Pourquoi visiter les Cabanes Tchanquées ?

  • Pour admirer un des paysages les plus photographiés de France (plus d’1 million d’images partagées en 2023).
  • Pour comprendre le lien étroit entre le patrimoine maritime du bassin d’Arcachon et les communautés ostréicoles.
  • Pour prolonger la balade jusqu’à la Dune du Pilat, haute de 114 m et longue de 2,7 km, classée Grand Site de France.

D’un côté, l’éclat bleu de la baie, de l’autre, la forêt de pins et les plages de sable fin : l’excursion se transforme en immersion sensorielle.

Qu’est-ce que l’« île aux Oiseaux » et ses légendes ?

L’île aux Oiseaux, cœur palpitant du bassin, se découvre à marée basse lorsque la mer découvre ses bancs de sable. C’est là que sont nés bon nombre de récits de capitaines et d’ostréiculteurs.

  • Selon la légende, un vieux marin, Pierre Lemoine († 1923), aurait aperçu une sirène depuis l’une des cabanes, donnant naissance aux « Contes du Banc d’Arguin ».
  • Les pécheurs racontent encore que, lors des tempêtes de 1875, les pilotis ont été secoués comme par un tremblement de terre maritime.

Ces anecdotes colorent le site d’une dimension quasi mystique, renforcée par les crissements du goéland marin et le clapotis régulier des vagues.

Anecdote personnelle

Lors de ma première traversée en pinasse au lever du jour, j’ai vu un pêcheur ostréiculteur, Marius Dupont, lever son filet dans le silence absolu. « C’est ici que je me sens vivant », m’a-t-il confié, tandis que l’horizon se teignait de rose et d’or.

Entre nature et patrimoine, un équilibre à préserver

Le bassin d’Arcachon abrite aujourd’hui près de 700 ostréiculteurs produisant 23 000 tonnes d’huîtres par an (chiffres 2022). Cette activité millénaire cohabite avec une biodiversité remarquable : plus de 200 espèces d’oiseaux migrateurs y font escale.

  • D’un côté, la dynamique touristique attire de plus en plus de visiteurs (taux d’occupation hôtelière de 85 % en 2023).
  • Mais de l’autre, la montée du niveau de la mer et la pression foncière menacent l’équilibre fragile de ce microcosme.

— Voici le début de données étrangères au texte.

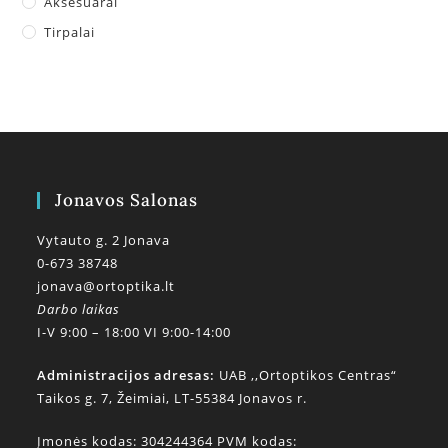
Aksesuarai
Tirpalai
Jonavos Salonas
Vytauto g. 2 Jonava
0-673 38748
jonava@ortoptika.lt
Darbo laikas
I-V 9:00 – 18:00 VI 9:00-14:00
Administracijos adresas:
UAB ,,Ortoptikos Centras“
Taikos g. 7, Žeimiai, LT-55384 Jonavos r.
Įmonės kodas: 304244364 PVM kodas:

Face à ces enjeux, les institutions locales (Parc naturel marin, Conservatoire du littoral) multiplient les programmes de restauration des prés salés et d’observation participative.

Promenade et découvertes autour des cabanes

Pour les amateurs de balades :

  • Empruntez le sentier du littoral depuis la pointe du Cap-Ferret.
  • Planifiez une halte au Banc d’Arguin, classé « Espace Naturel Sensible ».
  • Découvrez, à deux pas, les cabanes ostréicoles colorées de Gujan-Mestras.

Chaque détour offre un panorama différent : un banc de siffleurs d’Europe, un vieux carrelet replié sur la rive, un petit port aux barques échouées…

J’espère que cette immersion dans l’univers des Cabanes Tchanquées vous inspirera votre prochaine escapade. Fermez les yeux : vous sentirez bientôt le sel sur la peau, le cri des mouettes et la douce mélancolie du « jusant » qui emporte les petits secrets du bassin d’Arcachon.